Task details: Every line of the listing below needs to be reproduced exactly.

Provided records:
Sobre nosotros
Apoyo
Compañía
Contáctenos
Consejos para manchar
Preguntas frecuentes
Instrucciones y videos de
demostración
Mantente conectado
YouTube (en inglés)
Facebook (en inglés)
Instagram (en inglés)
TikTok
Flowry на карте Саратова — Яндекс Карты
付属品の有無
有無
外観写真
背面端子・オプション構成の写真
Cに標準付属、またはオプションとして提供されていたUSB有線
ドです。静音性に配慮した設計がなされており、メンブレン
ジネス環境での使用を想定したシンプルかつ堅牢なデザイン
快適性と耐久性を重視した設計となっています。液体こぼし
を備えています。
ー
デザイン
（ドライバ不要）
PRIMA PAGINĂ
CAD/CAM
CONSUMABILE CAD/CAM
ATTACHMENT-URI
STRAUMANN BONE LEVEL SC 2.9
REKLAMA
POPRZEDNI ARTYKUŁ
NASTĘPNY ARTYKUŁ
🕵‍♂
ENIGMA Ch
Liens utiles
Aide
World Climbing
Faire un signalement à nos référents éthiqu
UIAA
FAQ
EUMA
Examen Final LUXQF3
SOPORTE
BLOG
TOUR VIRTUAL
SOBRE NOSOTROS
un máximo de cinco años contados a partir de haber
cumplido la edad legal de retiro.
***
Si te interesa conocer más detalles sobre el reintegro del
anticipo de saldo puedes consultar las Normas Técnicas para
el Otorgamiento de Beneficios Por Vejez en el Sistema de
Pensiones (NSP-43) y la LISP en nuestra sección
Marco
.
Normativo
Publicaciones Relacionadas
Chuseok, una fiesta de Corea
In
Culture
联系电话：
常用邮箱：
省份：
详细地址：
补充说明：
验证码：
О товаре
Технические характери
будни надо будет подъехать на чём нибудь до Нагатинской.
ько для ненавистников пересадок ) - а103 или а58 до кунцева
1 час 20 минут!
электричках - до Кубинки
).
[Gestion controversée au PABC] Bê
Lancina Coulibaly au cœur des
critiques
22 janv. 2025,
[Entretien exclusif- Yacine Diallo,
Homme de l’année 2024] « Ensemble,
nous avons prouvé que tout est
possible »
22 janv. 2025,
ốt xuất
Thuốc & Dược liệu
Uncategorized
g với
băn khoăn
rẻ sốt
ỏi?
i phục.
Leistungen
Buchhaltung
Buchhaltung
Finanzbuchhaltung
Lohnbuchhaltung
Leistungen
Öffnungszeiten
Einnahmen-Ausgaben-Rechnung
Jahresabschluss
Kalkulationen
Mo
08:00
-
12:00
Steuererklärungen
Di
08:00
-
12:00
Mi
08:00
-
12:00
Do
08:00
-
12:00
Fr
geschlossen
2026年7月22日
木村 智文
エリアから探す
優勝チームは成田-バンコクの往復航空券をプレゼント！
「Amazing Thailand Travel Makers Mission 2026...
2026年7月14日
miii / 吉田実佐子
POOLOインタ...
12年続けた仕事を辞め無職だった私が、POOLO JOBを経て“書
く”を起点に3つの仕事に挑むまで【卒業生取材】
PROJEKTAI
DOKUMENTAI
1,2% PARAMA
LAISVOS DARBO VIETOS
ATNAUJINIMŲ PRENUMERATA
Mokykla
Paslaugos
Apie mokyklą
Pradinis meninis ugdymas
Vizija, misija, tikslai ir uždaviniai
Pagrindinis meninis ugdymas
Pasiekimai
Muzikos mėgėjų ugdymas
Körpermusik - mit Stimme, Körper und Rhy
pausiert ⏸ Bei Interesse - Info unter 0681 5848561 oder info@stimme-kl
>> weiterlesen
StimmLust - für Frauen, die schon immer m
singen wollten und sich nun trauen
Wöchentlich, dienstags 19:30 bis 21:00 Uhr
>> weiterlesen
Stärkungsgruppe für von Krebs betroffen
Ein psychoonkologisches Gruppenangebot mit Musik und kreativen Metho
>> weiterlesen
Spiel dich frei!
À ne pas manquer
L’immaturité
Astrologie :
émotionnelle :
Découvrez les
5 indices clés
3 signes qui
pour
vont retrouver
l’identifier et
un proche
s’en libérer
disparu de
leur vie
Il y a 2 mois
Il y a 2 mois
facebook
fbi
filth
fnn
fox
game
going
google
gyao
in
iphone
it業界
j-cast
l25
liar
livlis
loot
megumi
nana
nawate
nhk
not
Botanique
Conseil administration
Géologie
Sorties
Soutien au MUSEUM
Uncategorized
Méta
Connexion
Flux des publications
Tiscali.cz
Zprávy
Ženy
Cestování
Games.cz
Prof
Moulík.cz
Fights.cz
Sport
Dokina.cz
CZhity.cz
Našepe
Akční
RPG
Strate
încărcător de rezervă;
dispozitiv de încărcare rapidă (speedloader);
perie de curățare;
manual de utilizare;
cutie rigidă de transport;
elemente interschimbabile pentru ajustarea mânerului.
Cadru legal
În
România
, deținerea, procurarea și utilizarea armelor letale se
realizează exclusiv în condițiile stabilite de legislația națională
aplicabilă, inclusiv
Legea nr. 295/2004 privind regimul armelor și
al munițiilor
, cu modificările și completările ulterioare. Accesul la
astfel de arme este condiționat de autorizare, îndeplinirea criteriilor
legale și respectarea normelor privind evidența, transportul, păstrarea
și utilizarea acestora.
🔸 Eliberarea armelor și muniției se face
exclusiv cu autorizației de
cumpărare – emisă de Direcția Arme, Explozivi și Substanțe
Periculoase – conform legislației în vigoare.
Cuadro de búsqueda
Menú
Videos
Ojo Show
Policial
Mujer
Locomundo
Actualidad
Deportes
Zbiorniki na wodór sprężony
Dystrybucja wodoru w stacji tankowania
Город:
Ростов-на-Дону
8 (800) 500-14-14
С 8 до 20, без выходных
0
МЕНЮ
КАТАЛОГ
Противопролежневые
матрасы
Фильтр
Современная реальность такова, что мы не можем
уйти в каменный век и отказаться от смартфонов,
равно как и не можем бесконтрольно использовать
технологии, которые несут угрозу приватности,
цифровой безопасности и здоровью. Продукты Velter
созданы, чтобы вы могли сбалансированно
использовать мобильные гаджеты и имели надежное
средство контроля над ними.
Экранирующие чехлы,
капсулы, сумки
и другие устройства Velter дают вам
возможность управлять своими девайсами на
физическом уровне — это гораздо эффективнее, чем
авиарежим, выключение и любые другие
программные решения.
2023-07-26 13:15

Exercise solution:
Sobre nosotros
Apoyo
Compañía
Contáctenos
Consejos para manchar
Preguntas frecuentes
Instrucciones y videos de
demostración
Mantente conectado
YouTube (en inglés)
Facebook (en inglés)
Instagram (en inglés)
TikTok
Flowry на карте Саратова — Яндекс Карты
付属品の有無
有無
外観写真
背面端子・オプション構成の写真
Cに標準付属、またはオプションとして提供されていたUSB有線
ドです。静音性に配慮した設計がなされており、メンブレン
ジネス環境での使用を想定したシンプルかつ堅牢なデザイン
快適性と耐久性を重視した設計となっています。液体こぼし
を備えています。
ー
デザイン
（ドライバ不要）
PRIMA PAGINĂ
CAD/CAM
CONSUMABILE CAD/CAM
ATTACHMENT-URI
STRAUMANN BONE LEVEL SC 2.9
REKLAMA
POPRZEDNI ARTYKUŁ
NASTĘPNY ARTYKUŁ
🕵‍♂
ENIGMA Ch
Liens utiles
Aide
World Climbing
Faire un signalement à nos référents éthiqu
UIAA
FAQ
EUMA
Examen Final LUXQF3
SOPORTE
BLOG
TOUR VIRTUAL
SOBRE NOSOTROS
un máximo de cinco años contados a partir de haber
cumplido la edad legal de retiro.
***
Si te interesa conocer más detalles sobre el reintegro del
anticipo de saldo puedes consultar las Normas Técnicas para
el Otorgamiento de Beneficios Por Vejez en el Sistema de
Pensiones (NSP-43) y la LISP en nuestra sección
Marco
.
Normativo
Publicaciones Relacionadas
Chuseok, una fiesta de Corea
In
Culture
联系电话：
常用邮箱：
省份：
详细地址：
补充说明：
验证码：
О товаре
Технические характери
будни надо будет подъехать на чём нибудь до Нагатинской.
ько для ненавистников пересадок ) - а103 или а58 до кунцева
1 час 20 минут!
электричках - до Кубинки
).
[Gestion controversée au PABC] Bê
Lancina Coulibaly au cœur des
critiques
22 janv. 2025,
[Entretien exclusif- Yacine Diallo,
Homme de l’année 2024] « Ensemble,
nous avons prouvé que tout est
possible »
22 janv. 2025,
ốt xuất
Thuốc & Dược liệu
Uncategorized
g với
băn khoăn
rẻ sốt
ỏi?
i phục.
Leistungen
Buchhaltung
Buchhaltung
Finanzbuchhaltung
Lohnbuchhaltung
Leistungen
Öffnungszeiten
Einnahmen-Ausgaben-Rechnung
Jahresabschluss
Kalkulationen
Mo
08:00
-
12:00
Steuererklärungen
Di
08:00
-
12:00
Mi
08:00
-
12:00
Do
08:00
-
12:00
Fr
geschlossen
2026年7月22日
木村 智文
エリアから探す
優勝チームは成田-バンコクの往復航空券をプレゼント！
「Amazing Thailand Travel Makers Mission 2026...
2026年7月14日
miii / 吉田実佐子
POOLOインタ...
12年続けた仕事を辞め無職だった私が、POOLO JOBを経て“書
く”を起点に3つの仕事に挑むまで【卒業生取材】
PROJEKTAI
DOKUMENTAI
1,2% PARAMA
LAISVOS DARBO VIETOS
ATNAUJINIMŲ PRENUMERATA
Mokykla
Paslaugos
Apie mokyklą
Pradinis meninis ugdymas
Vizija, misija, tikslai ir uždaviniai
Pagrindinis meninis ugdymas
Pasiekimai
Muzikos mėgėjų ugdymas
Körpermusik - mit Stimme, Körper und Rhy
pausiert ⏸ Bei Interesse - Info unter 0681 5848561 oder info@stimme-kl
>> weiterlesen
StimmLust - für Frauen, die schon immer m
singen wollten und sich nun trauen
Wöchentlich, dienstags 19:30 bis 21:00 Uhr
>> weiterlesen
Stärkungsgruppe für von Krebs betroffen
Ein psychoonkologisches Gruppenangebot mit Musik und kreativen Metho
>> weiterlesen
Spiel dich frei!
À ne pas manquer
L’immaturité
Astrologie :
émotionnelle :
Découvrez les
5 indices clés
3 signes qui
pour
vont retrouver
l’identifier et
un proche
s’en libérer
disparu de
leur vie
Il y a 2 mois
Il y a 2 mois
facebook
fbi
filth
fnn
fox
game
going
google
gyao
in
iphone
it業界
j-cast
l25
liar
livlis
loot
megumi
nana
nawate
nhk
not
Botanique
Conseil administration
Géologie
Sorties
Soutien au MUSEUM
Uncategorized
Méta
Connexion
Flux des publications
Tiscali.cz
Zprávy
Ženy
Cestování
Games.cz
Prof
Moulík.cz
Fights.cz
Sport
Dokina.cz
CZhity.cz
Našepe
Akční
RPG
Strate
încărcător de rezervă;
dispozitiv de încărcare rapidă (speedloader);
perie de curățare;
manual de utilizare;
cutie rigidă de transport;
elemente interschimbabile pentru ajustarea mânerului.
Cadru legal
În
România
, deținerea, procurarea și utilizarea armelor letale se
realizează exclusiv în condițiile stabilite de legislația națională
aplicabilă, inclusiv
Legea nr. 295/2004 privind regimul armelor și
al munițiilor
, cu modificările și completările ulterioare. Accesul la
astfel de arme este condiționat de autorizare, îndeplinirea criteriilor
legale și respectarea normelor privind evidența, transportul, păstrarea
și utilizarea acestora.
🔸 Eliberarea armelor și muniției se face
exclusiv cu autorizației de
cumpărare – emisă de Direcția Arme, Explozivi și Substanțe
Periculoase – conform legislației în vigoare.
Cuadro de búsqueda
Menú
Videos
Ojo Show
Policial
Mujer
Locomundo
Actualidad
Deportes
Zbiorniki na wodór sprężony
Dystrybucja wodoru w stacji tankowania
Город:
Ростов-на-Дону
8 (800) 500-14-14
С 8 до 20, без выходных
0
МЕНЮ
КАТАЛОГ
Противопролежневые
матрасы
Фильтр
Современная реальность такова, что мы не можем
уйти в каменный век и отказаться от смартфонов,
равно как и не можем бесконтрольно использовать
технологии, которые несут угрозу приватности,
цифровой безопасности и здоровью. Продукты Velter
созданы, чтобы вы могли сбалансированно
использовать мобильные гаджеты и имели надежное
средство контроля над ними.
Экранирующие чехлы,
капсулы, сумки
и другие устройства Velter дают вам
возможность управлять своими девайсами на
физическом уровне — это гораздо эффективнее, чем
авиарежим, выключение и любые другие
программные решения.
2023-07-26 13:15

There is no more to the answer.